The end of the office dress code?
Office dress codes around the world have always existed in some shape or form.
Businesses like American Apparel and Abercrombie & Fitch have guidelines that state things like, “eyebrows must not be overplucked,” and staff must wear clothing “consistent with the current fashion season and colour”. It was only in 2012 that Disney allowed its male employees to grow a beard or not be clean-shaven, while Newsweek’s new owners in 2013 banned miniskirts, baseball caps and “neglected hair”.
Now, thanks to a proposed law in Canada and a petition in the UK, the topic of workplace dress codes has been brought to light again.
In British Columbia, a recently proposed law to bring an end to workplace discrimination and dress codes is getting support, while a UK protest against forcing female employees to wear high heels led to a parliamentary debate. In fact, on March 8th the British Columbia Green Party leader Andrew Weaver introduced a bill to ensure “employers do not set varying footwear requirements for their employees based on gender, gender expression or gender identity”.
So, what the big deal about what people wear to work?
Well, dress codes likely began as a way to show customers and people outside various offices that the people who worked there were professional, reliable and trustworthy. In many cases, a dress code is often enforced to create a sense of harmony and collaboration - kind of like a school uniform, where no one can get picked on about how they look if everyone looks the same. Some businesses say this has a knock-on effect to productivity.
The issue comes to light, however, when businesses in today’s modern age continue to impose outdated or sexist dress codes, such as not letting women wear trousers or forcing them to wear high heels.
Many businesses across various industries introduced the idea of a more business casual day - at least one per week - in an attempt to give employees more freedom with their attire.
There’s no doubt that in some offices, typically in a more traditional setting, this arrangement can work. But more often than not, companies don’t truly encourage the casual attire, and it can end up driving a wedge between employers and employees, rather than make them happier and more productive.

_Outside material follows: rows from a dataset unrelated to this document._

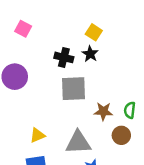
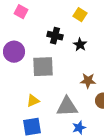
black star: (90, 54) -> (80, 45), moved
gray square: (73, 89) -> (43, 67), moved

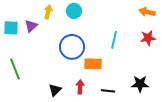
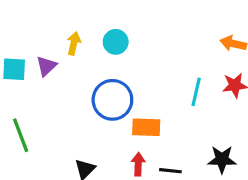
cyan line: (114, 40) -> (196, 92), moved
red arrow: (80, 87) -> (138, 164), moved

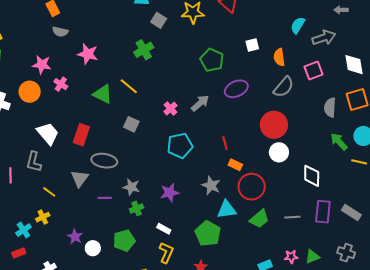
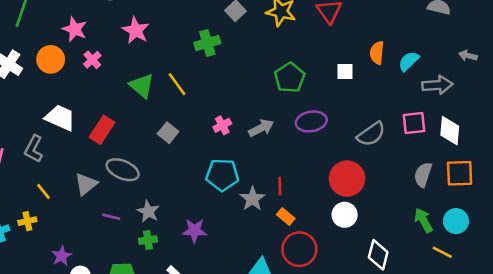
orange semicircle: (279, 57) -> (377, 53), moved
white diamond: (354, 65) -> (450, 131), moved
white trapezoid: (48, 134) -> (60, 118), turned -40
gray star: (211, 185) -> (252, 199), moved

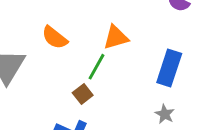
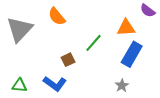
orange triangle: (116, 37) -> (126, 28), moved
green line: (97, 67) -> (94, 43), moved

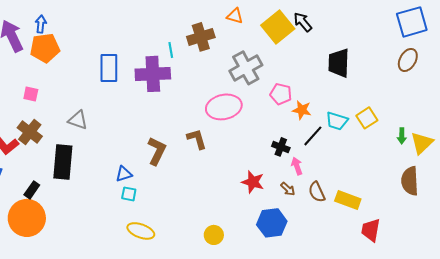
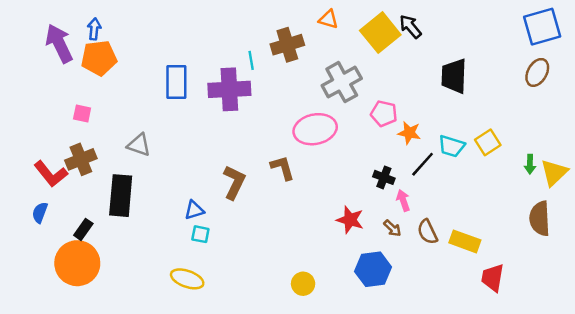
brown cross: (30, 132) -> (81, 159), turned 30
yellow ellipse: (141, 231) -> (187, 279), moved

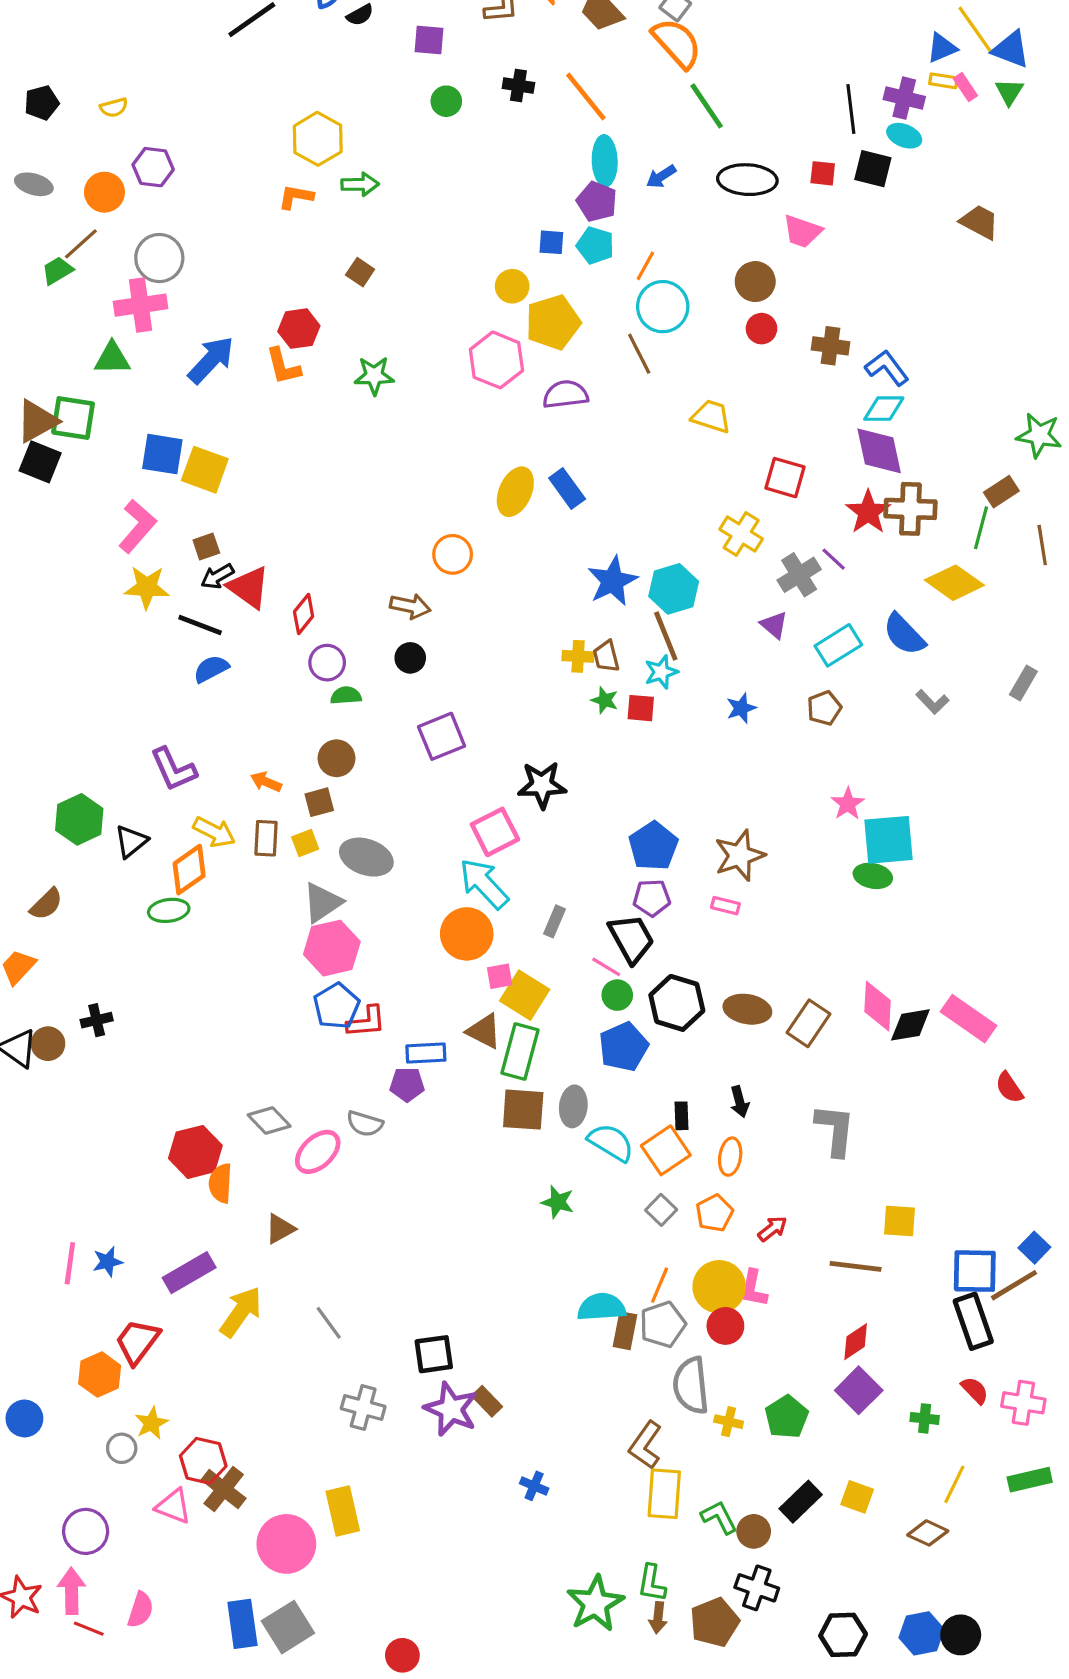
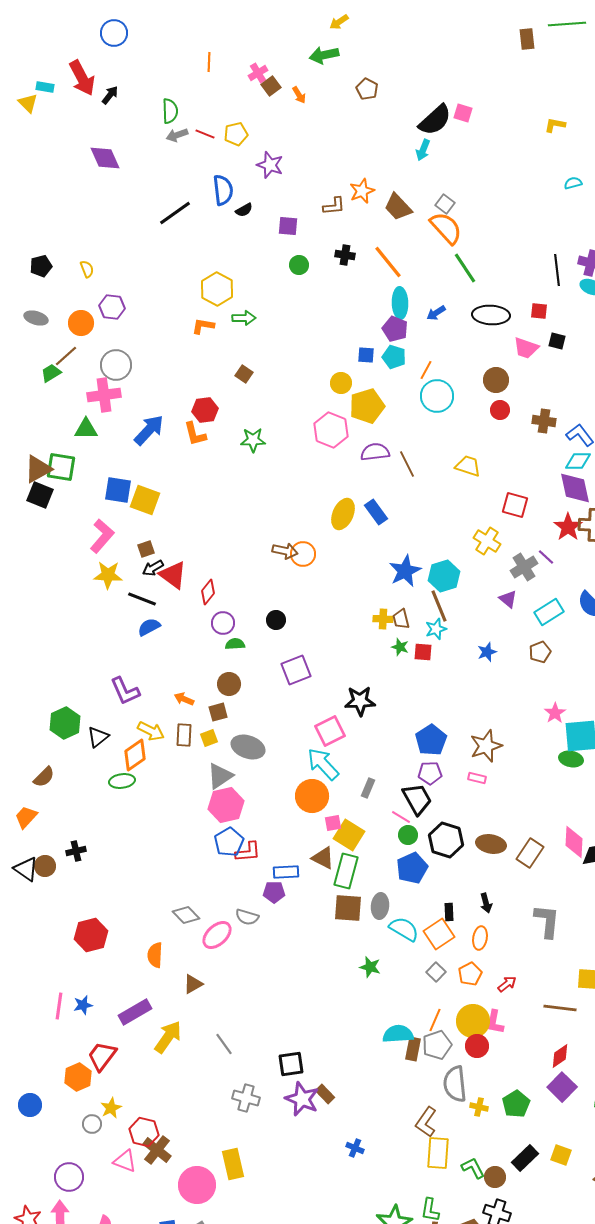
yellow semicircle: (114, 107) -> (87, 269), turned -96
black square: (873, 169) -> (557, 341), moved, size x0.7
brown line: (639, 354) -> (407, 464), moved
brown arrow: (410, 606) -> (285, 551), moved
red hexagon: (195, 1152) -> (91, 935), moved

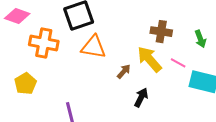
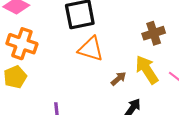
brown cross: (161, 32) -> (154, 33), moved, turned -35
orange cross: (44, 43) -> (22, 44), moved

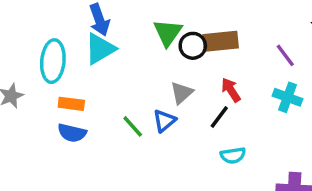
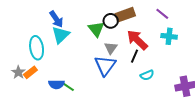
green triangle: (168, 33) -> (96, 29), moved
red arrow: (231, 90) -> (137, 40), size x1.6
orange rectangle: (71, 104) -> (30, 72), moved, turned -32
blue triangle: (164, 121) -> (105, 65), size x1.6
green line: (133, 126) -> (68, 86), moved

In fact, there’s not a lot of proof that strict dress codes equal higher productivity - but there is proof of the opposite. Take Google, for example. The search giant’s lack of formal dress code means employees are often working in shorts and flip flops, but it certainly hasn’t hindered the business. It’s constantly ranked as one of the best companies in the world to work for.
But what you wear does matter
While your office might not have a strict dress code, what you wear to work or to an interview does have an impact on how you are perceived by others, or your likelihood at landing that job.
Even if you work in a casual setting - say, an advertising agency - it still might not do you any favours to strut around in baggy jeans and stained t-shirts. Being presentable and professional should always be important. Besides, it’s possible to dress casual and not look like a slob!
On the other hand, if you work at a more traditional business, such as a bank, you might not have a formal dress code, but could find yourself being held back by not adhering to certain unspoken rules.
Rightly or wrongly, the topic of dress codes is still being debated. Our advice? Stay professional, no matter what. If you have an issue with your company’s dress code, take the time to chat about it in a civilised manner with your corporate HR, rather than outright protesting it. Chances are you can come to happy medium!